We have seen firsthand how the cash infusion from the Paycheck Protection Program, or PPP, has kept companies afloat since the pandemic struck. However, as just about every business has experienced, the goalposts on the program have been constantly moving, and as we sit today, there are far more questions than answers, particularly around forgiveness. So, what should a business with a PPP loan be doing right now?
A Little Context
- Coverage Period - The PPP Flexibility Act was passed in May and increased the coverage period with which businesses could spend qualified PPP loan funds and still be eligible for forgiveness. So, for the vast majority of businesses, the period through which they will be evaluating forgiveness will be 24 weeks from when they received their PPP loan, and for early recipients, that timeline is fast approaching.

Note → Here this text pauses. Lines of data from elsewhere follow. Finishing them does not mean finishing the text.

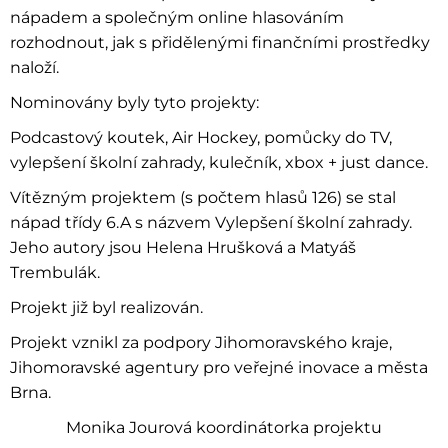
nápadem a společným online hlasováním
rozhodnout, jak s přidělenými finančními prostředky
naloží.
Nominovány byly tyto projekty:
Podcastový koutek, Air Hockey, pomůcky do TV,
vylepšení školní zahrady, kulečník, xbox + just dance.
Vítězným projektem (s počtem hlasů 126) se stal
nápad třídy 6.A s názvem Vylepšení školní zahrady.
Jeho autory jsou Helena Hrušková a Matyáš
Trembulák.
Projekt již byl realizován.
Projekt vznikl za podpory Jihomoravského kraje,
Jihomoravské agentury pro veřejné inovace a města
Brna.
Monika Jourová koordinátorka projektu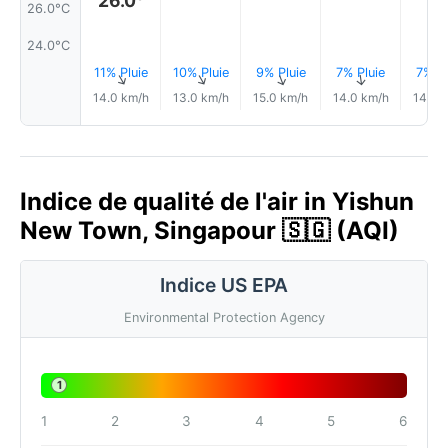
26.0°
26.0°C
24.0°C
11% Pluie
10% Pluie
9% Pluie
7% Pluie
7% Pl
↑
↑
↑
↑
14.0 km/h
13.0 km/h
15.0 km/h
14.0 km/h
14.0 
Indice de qualité de l'air in Yishun
New Town, Singapour 🇸🇬 (AQI)
Indice US EPA
Environmental Protection Agency
1
1
2
3
4
5
6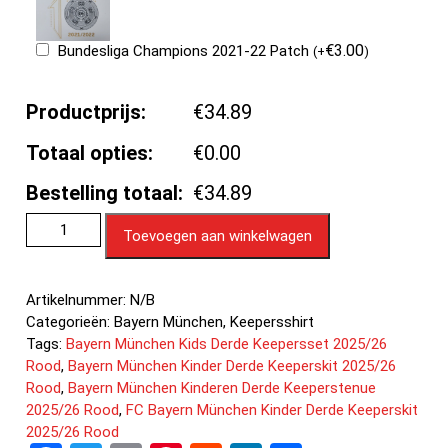
€
3.00
Bundesliga Champions 2021-22 Patch
(
+
)
Productprijs:
€34.89
Totaal opties:
€0.00
Bestelling totaal:
€34.89
Toevoegen aan winkelwagen
Artikelnummer:
N/B
Categorieën:
Bayern München
,
Keepersshirt
Tags:
Bayern München Kids Derde Keepersset 2025/26
Rood
,
Bayern München Kinder Derde Keeperskit 2025/26
Rood
,
Bayern München Kinderen Derde Keeperstenue
2025/26 Rood
,
FC Bayern München Kinder Derde Keeperskit
2025/26 Rood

And there is no requirement to wait the 24 weeks if all the funds are spent.
- Bank Applications - A majority of banks are still holding off on accepting forgiveness applications pending further guidance. Some banks are accepting applications while others are notifying customers of simply what to prepare.
- SBA Status – As of right now, the SBA forgiveness portal is open, but based on our understanding, applications are just sitting in the queue and none are currently being processed for forgiveness.
- Additional Legislation – A broader COVID relief package continues to stall in Washington. However, there has been bipartisan support for additional changes to the PPP, including automatic forgiveness below a dollar threshold (thought to be $150,000), as well as further streamlining of forgiveness for businesses with loans under $2 million. Discussions continue and forms of this legislation could still pass separate from a larger bill.
- There is no requirement to make payments on the loan until the SBA issues a decision on forgiveness of the loan.
Actions You Can Take
As we sit, there is still a good bit of uncertainty, however, there are steps to take until the dust settles.
- Be Patient – The goal is as much forgiveness as possible. There are some cases where an answer on forgiveness is needed ASAP, for example in the case of a business sale. But for the vast majority of companies, there is very little downside to waiting. Best case scenario, the forgiveness process becomes easier to qualify for. Even if no change, waiting will prevent the intensive effort to compile every piece of information, complete applications, etc. when requirements could change. Few businesses find themselves with tons of spare time – resources are likely better spent elsewhere.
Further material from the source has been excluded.